DIE ZEIT: Sie veranstalten am 19. April in Bonn eine wissenschaftliche Tagung zum Thema »Serienmord als ästhetisches Phänomen«. Was ist an Serienmorden ästhetisch?

Stefan Höltgen: Zunächst überhaupt nichts, aber im Kino kann der Serienmord wie alles ästhetisiert werden. Es gibt ja auch die Ästhetik des Hässlichen und der Gewalt. Für meine Dissertation habe ich 40 Serienmörderfilme untersucht.

Zeit: Und was haben Sie herausgefunden?

Höltgen: Diese Filme sind ein Gradmesser für die Darstellung von Gewalt im Kino, aber sie greifen auch Themen auf, die sonst tabu sind. Immer wieder wird neu debattiert: Darf man das zeigen? Oft sehen Zuschauer aber auch etwas, das auf der Leinwand gar nicht wirklich zu sehen ist. So haben Leute Stein und Bein geschworen, dass beim Duschmord in Psycho das Messer sichtbar in den Körper der Frau eindringt. Selbst professionelle Zuschauer machen solche Fehler. Etwa beim Totalverbot des Kettensägenmassakers von 1974: Das Zensurprotokoll behauptet, man sehe, wie eine Frau an einem Fleischerhaken aufgehängt wird. Der Film ist aber so geschickt montiert, das man es gar nicht wirklich sieht.
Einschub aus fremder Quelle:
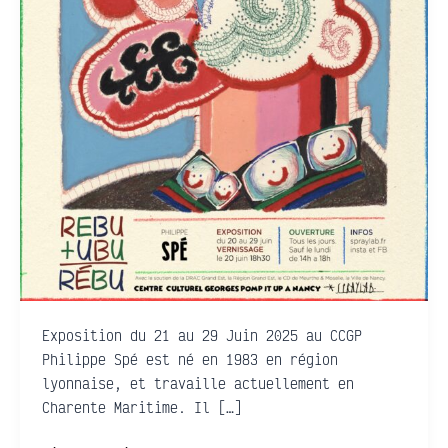
Exposition du 21 au 29 Juin 2025 au CCGP
Philippe Spé est né en 1983 en région
lyonnaise, et travaille actuellement en
Charente Maritime. Il […]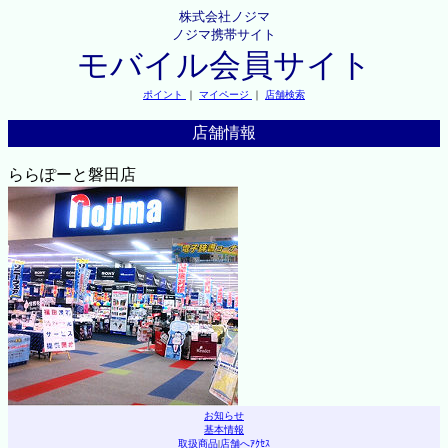
株式会社ノジマ
ノジマ携帯サイト
モバイル会員サイト
ポイント
｜
マイページ
｜
店舗検索
店舗情報
ららぽーと磐田店
お知らせ
基本情報
取扱商品
|
店舗へｱｸｾｽ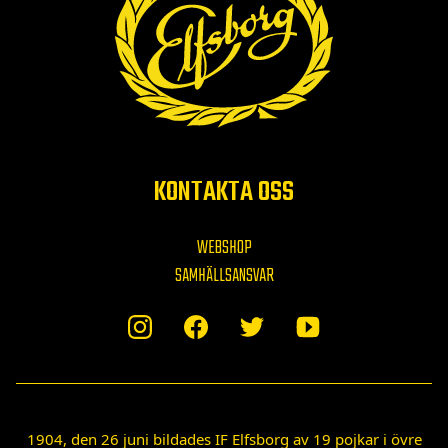
KONTAKTA OSS
WEBSHOP
SAMHÄLLSANSVAR
1904, den 26 juni bildades IF Elfsborg av 19 pojkar i övre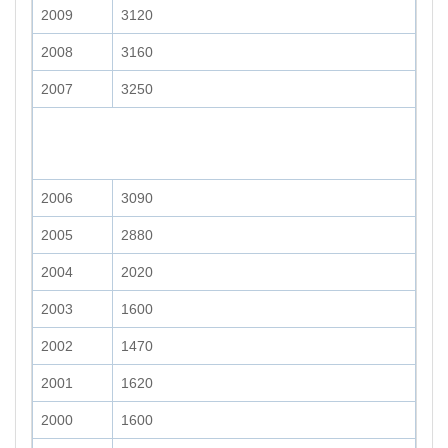
2009
3120
2008
3160
2007
3250
2006
3090
2005
2880
2004
2020
2003
1600
2002
1470
2001
1620
2000
1600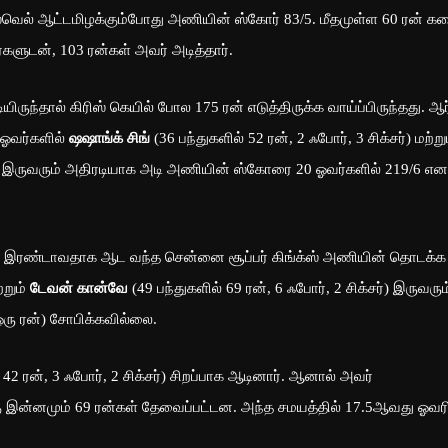
ஸ்வெல் ஆட்டமிழக்கும்போது அணியின் ஸ்கோர் 83/5. மீதமுள்ள 60 ரன் க
சர்களுடன், 103 ரன்கள் அவர் அடித்தார்.
ருந்தால் கிரிஸ் கெயில் போல 175 ரன் எடுத்திருக்க வாய்ப்பிருந்தது. ஆ
 ஓவர்களில்
ஷஷாங்க் சிங்
(36 பந்துகளில் 52 ரன், 2 ஃபோர், 3 சிக்சர்) மற்று
்சர்) இருவரும் அதிரடியாக அடி அணியின் ஸ்கோரை 20 ஓவர்களில் 219/6 என
ய இரண்டாவதாக ஆட வந்த சென்னை சூப்பர் கிங்க்ஸ் அணியின் தொடக்க
்றும்
டேவன் கான்வே
(49 பந்துகளில் 69 ரன், 6 ஃபோர், 2 சிக்சர்) இருவரும
ரு ரன்) சோபிக்கவில்லை.
 42 ரன், 3 ஃபோர், 2 சிக்சர்) சிறப்பாக ஆடினார். ஆனால் அவர்
கு இன்னமும் 69 ரன்கள் தேவைப்பட்டன. அந்த சமயத்தில் 17.5ஆவது ஓவரி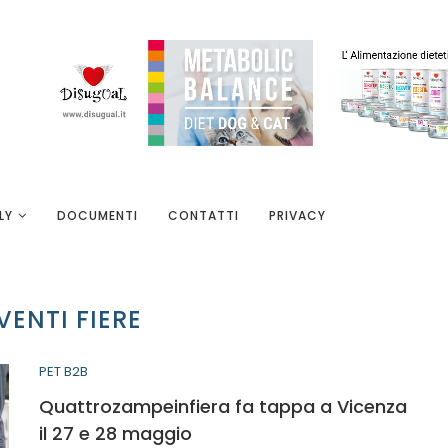
LY
DOCUMENTI
CONTATTI
PRIVACY
VENTI FIERE
PET B2B
Quattrozampeinfiera fa tappa a Vicenza
il 27 e 28 maggio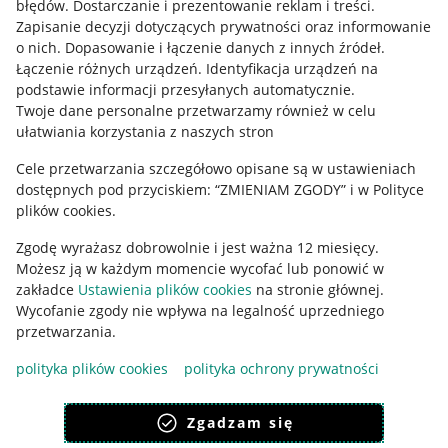
błędów
.
Dostarczanie i prezentowanie reklam i treści
.
Informacje prawne
Zapisanie decyzji dotyczących prywatności oraz informowanie
o nich
.
Dopasowanie i łączenie danych z innych źródeł
.
Regulamin
Łączenie różnych urządzeń
.
Identyfikacja urządzeń na
podstawie informacji przesyłanych automatycznie
.
Polityka plików "cookies"
Twoje dane personalne przetwarzamy również w celu
ułatwiania korzystania z naszych stron
Ustawienia plików "cookies"
Cele przetwarzania szczegółowo opisane są w ustawieniach
Udostępnianie lokalizacji
dostępnych pod przyciskiem: “ZMIENIAM ZGODY” i w Polityce
Informacje dla Aktu o Usługach Cyfrowych
plików cookies.
Zgodę wyrażasz dobrowolnie i jest ważna 12 miesięcy.
Pobierz aplikację
Możesz ją w każdym momencie wycofać lub ponowić w
zakładce
Ustawienia plików cookies
na stronie głównej.
Wycofanie zgody nie wpływa na legalność uprzedniego
przetwarzania.
polityka plików cookies
polityka ochrony prywatności
Zgadzam się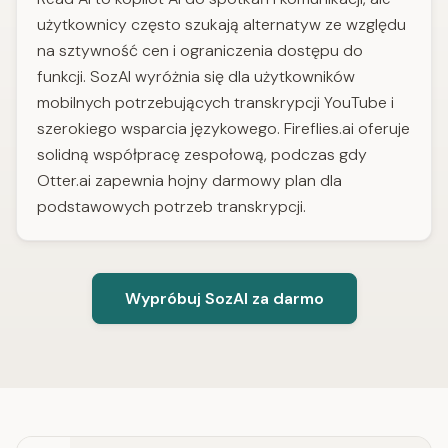
użytkownicy często szukają alternatyw ze względu
na sztywność cen i ograniczenia dostępu do
funkcji. SozAI wyróżnia się dla użytkowników
mobilnych potrzebujących transkrypcji YouTube i
szerokiego wsparcia językowego. Fireflies.ai oferuje
solidną współpracę zespołową, podczas gdy
Otter.ai zapewnia hojny darmowy plan dla
podstawowych potrzeb transkrypcji.
Wypróbuj SozAI za darmo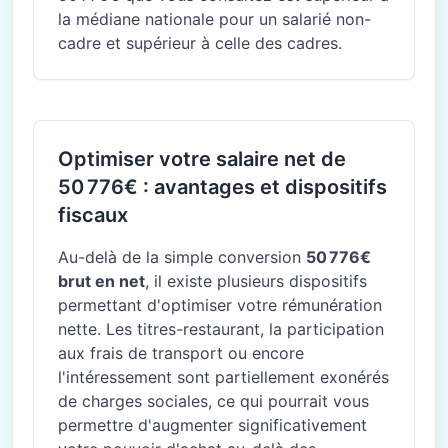
la médiane nationale pour un salarié non-
cadre et supérieur à celle des cadres.
Optimiser votre salaire net de
50 776€ : avantages et dispositifs
fiscaux
Au-delà de la simple conversion
50 776€
brut en net
, il existe plusieurs dispositifs
permettant d'optimiser votre rémunération
nette. Les titres-restaurant, la participation
aux frais de transport ou encore
l'intéressement sont partiellement exonérés
de charges sociales, ce qui pourrait vous
permettre d'augmenter significativement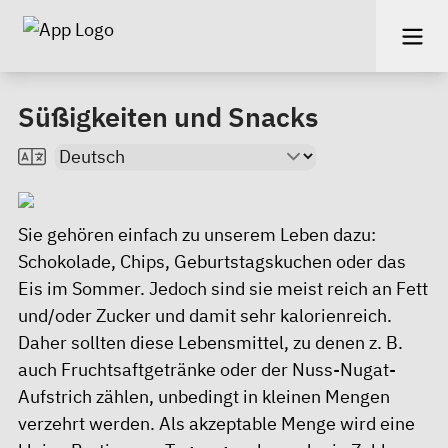
Süßigkeiten und Snacks
Sie gehören einfach zu unserem Leben dazu:
Schokolade, Chips, Geburtstagskuchen oder das
Eis im Sommer. Jedoch sind sie meist reich an Fett
und/oder Zucker und damit sehr kalorienreich.
Daher sollten diese Lebensmittel, zu denen z. B.
auch Fruchtsaftgetränke oder der Nuss-Nugat-
Aufstrich zählen, unbedingt in kleinen Mengen
verzehrt werden. Als akzeptable Menge wird eine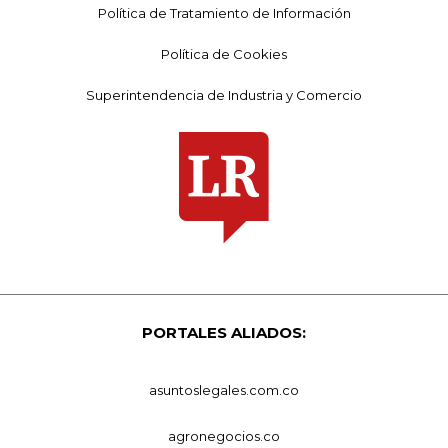
Política de Tratamiento de Información
Política de Cookies
Superintendencia de Industria y Comercio
PORTALES ALIADOS:
asuntoslegales.com.co
agronegocios.co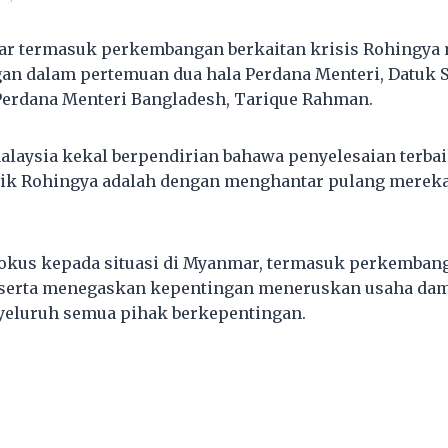
ar termasuk perkembangan berkaitan krisis Rohingya 
an dalam pertemuan dua hala Perdana Menteri, Datuk 
Perdana Menteri Bangladesh, Tarique Rahman.
alaysia kekal berpendirian bahawa penyelesaian terbai
ik Rohingya adalah dengan menghantar pulang mereka
okus kepada situasi di Myanmar, termasuk perkembang
, serta menegaskan kepentingan meneruskan usaha dam
yeluruh semua pihak berkepentingan.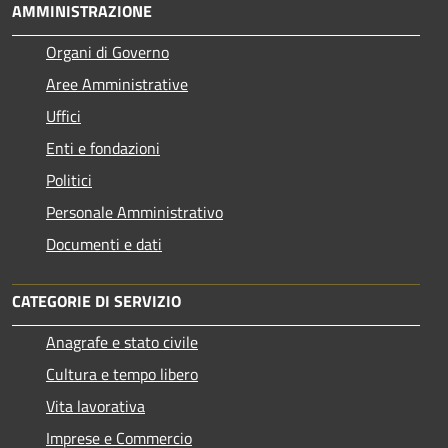
AMMINISTRAZIONE
Organi di Governo
Aree Amministrative
Uffici
Enti e fondazioni
Politici
Personale Amministrativo
Documenti e dati
CATEGORIE DI SERVIZIO
Anagrafe e stato civile
Cultura e tempo libero
Vita lavorativa
Imprese e Commercio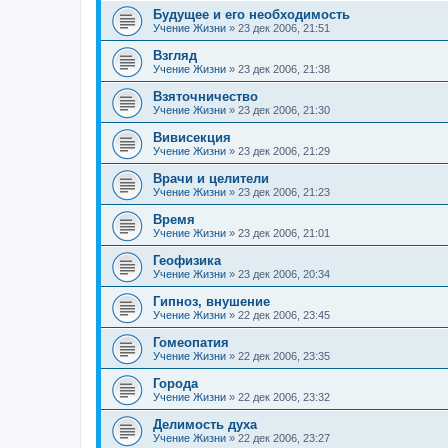
Будущее и его необходимость
Учение Жизни
»
23 дек 2006, 21:51
Взгляд
Учение Жизни
»
23 дек 2006, 21:38
Взяточничество
Учение Жизни
»
23 дек 2006, 21:30
Вивисекция
Учение Жизни
»
23 дек 2006, 21:29
Врачи и целители
Учение Жизни
»
23 дек 2006, 21:23
Время
Учение Жизни
»
23 дек 2006, 21:01
Геофизика
Учение Жизни
»
23 дек 2006, 20:34
Гипноз, внушение
Учение Жизни
»
22 дек 2006, 23:45
Гомеопатия
Учение Жизни
»
22 дек 2006, 23:35
Города
Учение Жизни
»
22 дек 2006, 23:32
Делимость духа
Учение Жизни
»
22 дек 2006, 23:27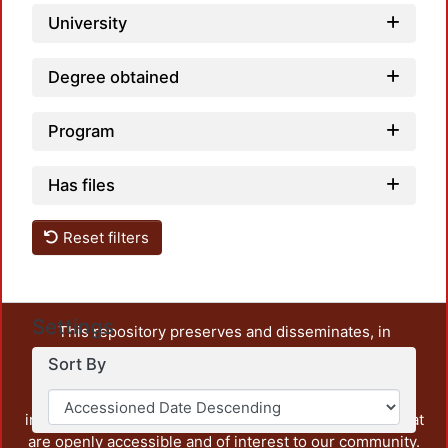
University
Degree obtained
Program
Has files
Reset filters
Settings
This repository preserves and disseminates, in
unrestricted open access, the teaching and research
Sort By
output of UAM Azcapotzalco. It also includes some
administrative and graphic documents from the
institution, as well as content from other institutions that
are openly accessible and of interest to our community.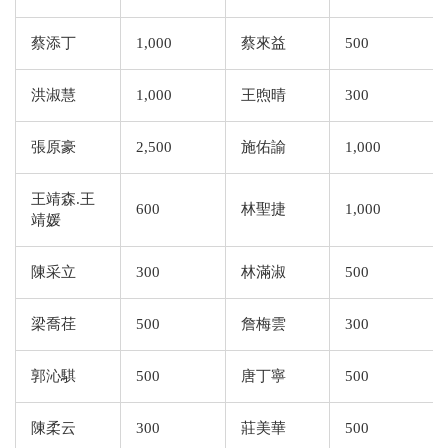
蔡添丁
1,000
蔡來益
500
洪淑慧
1,000
王煦晴
300
張原豪
2,500
施佑諭
1,000
王靖森.王
600
林聖捷
1,000
靖媛
陳采立
300
林滿淑
500
梁喬荏
500
詹梅雲
300
郭沁騏
500
唐丁寧
500
陳柔云
300
莊美華
500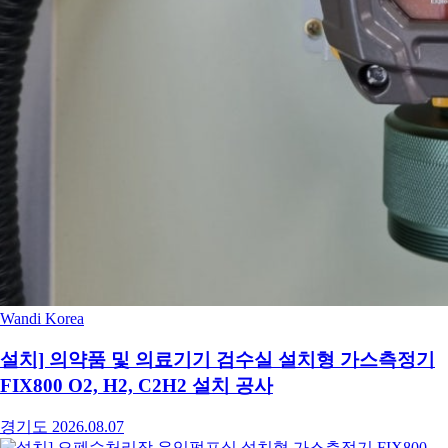
Wandi Korea
설치] 의약품 및 의료기기 검수실 설치형 가스측정기
FIX800 O2, H2, C2H2 설치 공사
경기도
2026.08.07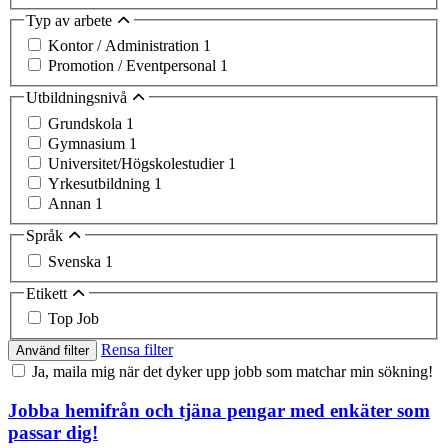
Typ av arbete
Kontor / Administration
1
Promotion / Eventpersonal
1
Utbildningsnivå
Grundskola
1
Gymnasium
1
Universitet/Högskolestudier
1
Yrkesutbildning
1
Annan
1
Språk
Svenska
1
Etikett
Top Job
Rensa filter
Använd filter
Ja, maila mig när det dyker upp jobb som matchar min sökning!
Jobba hemifrån och tjäna pengar med enkäter som
passar dig!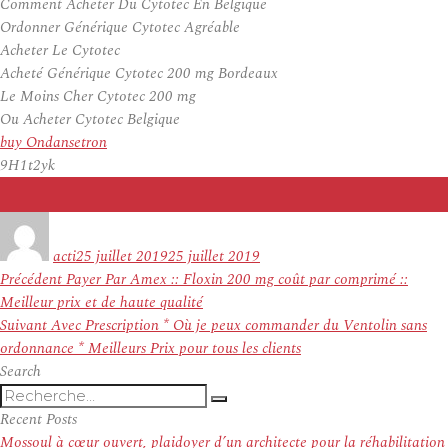
Comment Acheter Du Cytotec En Belgique
Ordonner Générique Cytotec Agréable
Acheter Le Cytotec
Acheté Générique Cytotec 200 mg Bordeaux
Le Moins Cher Cytotec 200 mg
Ou Acheter Cytotec Belgique
buy Ondansetron
9H1t2yk
Auteur
Publié
le
acti
25 juillet 2019
25 juillet 2019
Navigation
Article
Précédent
Payer Par Amex :: Floxin 200 mg coût par comprimé ::
de
précédent :
Meilleur prix et de haute qualité
l’article
Article
Suivant
Avec Prescription * Où je peux commander du Ventolin sans
suivant :
ordonnance * Meilleurs Prix pour tous les clients
Search
Recherche
Recherche
pour
Recent Posts
:
Mossoul à cœur ouvert, plaidoyer d’un architecte pour la réhabilitation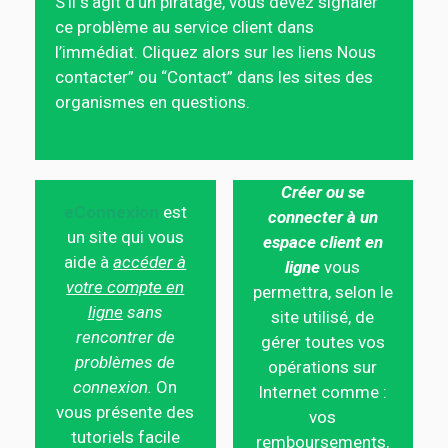
S’il s’agit d’un piratage, vous devez signaler
ce problème au service client dans
l’immédiat. Cliquez alors sur les liens Nous
contacter” ou “Contact” dans les sites des
organismes en questions.
Créer ou se
eConnexion
est
connecter à un
un site qui vous
espace client en
aide à
accéder à
ligne
vous
votre compte en
permettra, selon le
ligne
sans
site utilisé, de
rencontrer de
gérer toutes vos
problèmes de
opérations sur
connexion.
On
Internet comme :
vous présente des
vos
tutoriels facile
remboursements,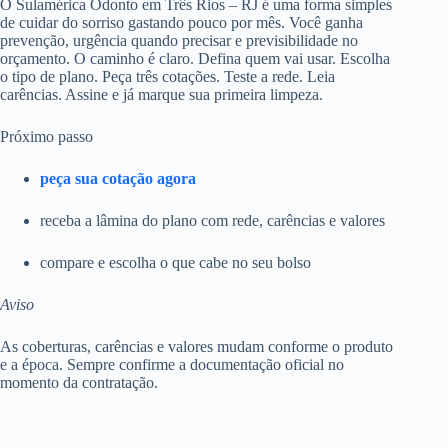
O Sulamérica Odonto em Três Rios – RJ é uma forma simples
de cuidar do sorriso gastando pouco por mês. Você ganha
prevenção, urgência quando precisar e previsibilidade no
orçamento. O caminho é claro. Defina quem vai usar. Escolha
o tipo de plano. Peça três cotações. Teste a rede. Leia
carências. Assine e já marque sua primeira limpeza.
Próximo passo
peça sua cotação agora
receba a lâmina do plano com rede, carências e valores
compare e escolha o que cabe no seu bolso
Aviso
As coberturas, carências e valores mudam conforme o produto
e a época. Sempre confirme a documentação oficial no
momento da contratação.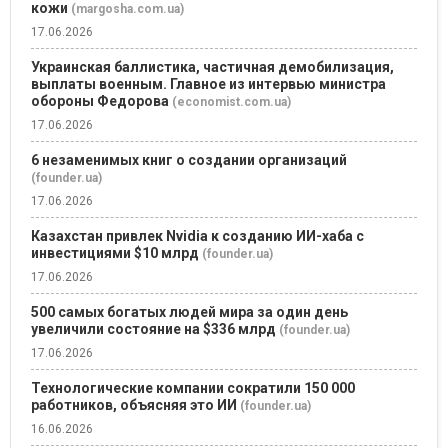
кожи
(margosha.com.ua)
17.06.2026
Украинская баллистика, частичная демобилизация,
выплаты военным. Главное из интервью министра
обороны Федорова
(economist.com.ua)
17.06.2026
6 незаменимых книг о создании организаций
(founder.ua)
17.06.2026
Казахстан привлек Nvidia к созданию ИИ-хаба с
инвестициями $10 млрд
(founder.ua)
17.06.2026
500 самых богатых людей мира за один день
увеличили состояние на $336 млрд
(founder.ua)
17.06.2026
Технологические компании сократили 150 000
работников, объясняя это ИИ
(founder.ua)
16.06.2026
Zeit: Sagen die Filme auch etwas über das gesellschaftliche Umfeld zur Entstehungszeit des Films aus?

Höltgen: Siodmaks Film Nachts, wenn der Teufel kam von 1953 zum Beispiel ist weniger an dem Serientäter Bruno Lüdke interessiert als am System und den Verbrechen der Nazis – also schon damals eine dezidierte Auseinandersetzung mit dem Nationalsozialismus.

Zeit: Das war noch ein richtig guter Film!